First, craft adversarial examples for 10 randomly selected test samples and inspect them by plotting them.

$L_2$ attack:

In [None]:
test_loader = DataLoader(mnist_testset, batch_size = 10, shuffle=True)
x,y = next(iter(test_loader))
x = x.clone().detach().requires_grad_(True)

device = model.device()

x, y = x.to(device), y.to(device)

logits = model(x)

x_pert_l2 = fast_gradient_attack(logits=logits, x=x, y=y, epsilon=attack_args_l2["epsilon"], norm=attack_args_l2["norm"],
                         loss_fn=torch.nn.functional.cross_entropy)
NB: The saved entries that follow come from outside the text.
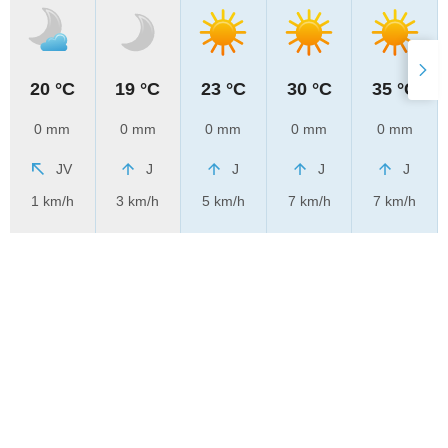
20 °C
19 °C
23 °C
30 °C
35 °C
0 mm
0 mm
0 mm
0 mm
0 mm
JV
J
J
J
J
1 km/h
3 km/h
5 km/h
7 km/h
7 km/h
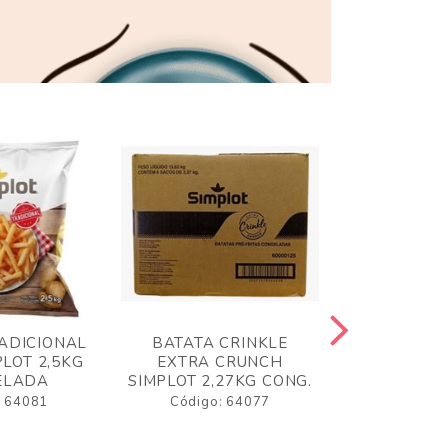
ADICIONAL
BATATA CRINKLE
BATATA 
LOT 2,5KG
EXTRA CRUNCH
SIMPLO
ELADA
SIMPLOT 2,27KG CONG.
CONGE
: 64081
Código: 64077
Código:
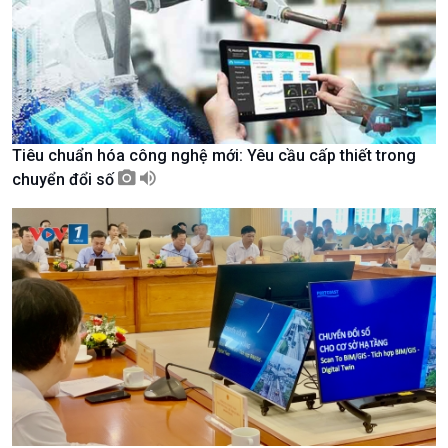
Tiêu chuẩn hóa công nghệ mới: Yêu cầu cấp thiết trong
chuyển đổi số
Xã hội
Khoa học & Công nghệ
Tin Đời sống & Xã hội
Tin Khoa học & Công nghệ
360 độ Sức khỏe
Kết nối công nghệ
Chuyển đổi Xanh
Sống chung với biến đổi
y_pert_l2 = torch.argmax(model(x_pert_l2).cpu(), dim=1)

$L_\infty$ attack:

In [None]:
x = x.clone().detach().requires_grad_(True)
logits = model(x)
x_pert_linf = fast_gradient_attack(logits=logits, x=x, y=y, epsilon=attack_args_linf["epsilon"], norm=attack_args_linf["norm"],
                         loss_fn=torch.nn.functional.cross_entropy)


y_pert_linf = torch.argmax(model(x_pert_linf).cpu(), dim=1)

Visualize the adversarial examples and the model's prediction on them:

In [None]:
for ix in range(len(x)):
    plt.subplot(131)
    plt.imshow(x[ix,0].detach().cpu(), cmap="gray")
    plt.title(f"Label: {y[ix]}")
    
    plt.subplot(132)
    plt.imshow(x_pert_l2[ix,0].detach().cpu(), cmap="gray")
    plt.title(f"Predicted: {y_pert_l2[ix]}")
    
    plt.subplot(133)
    plt.imshow(x_pert_linf[ix,0].detach().cpu(), cmap="gray")
    plt.title(f"Predicted: {y_pert_linf[ix]}")
    plt.show()

### Quantitative evaluation
Perturb each test sample and compare the clean and perturbed accuracies.

$L_2$ perturbations:

In [None]:
perturbed_accuracy_l2 = predict_model(model, mnist_testset, batch_size=test_batch_size, attack_function=fast_gradient_attack, attack_args=attack_args_l2)

$L_\infty$ perturbations:

In [None]:
perturbed_accuracy_linf = predict_model(model, mnist_testset, batch_size=test_batch_size, attack_function=fast_gradient_attack, attack_args=attack_args_linf)

In [None]:
clean_accuracy # 0.9519

In [None]:
perturbed_accuracy_l2 # 0.0974

In [None]:
perturbed_accuracy_linf # 0.0274

In [None]:
attack_args_l1 = {"epsilon": 5, "norm": "1"}
perturbed_accuracy_l1 = predict_model(model, mnist_testset, batch_size=test_batch_size, attack_function=fast_gradient_attack, attack_args=attack_args_l1)
perturbed_accuracy_l1

#### In the remaining parts of this project we will be focusing on **$L_2$-based attacks only**.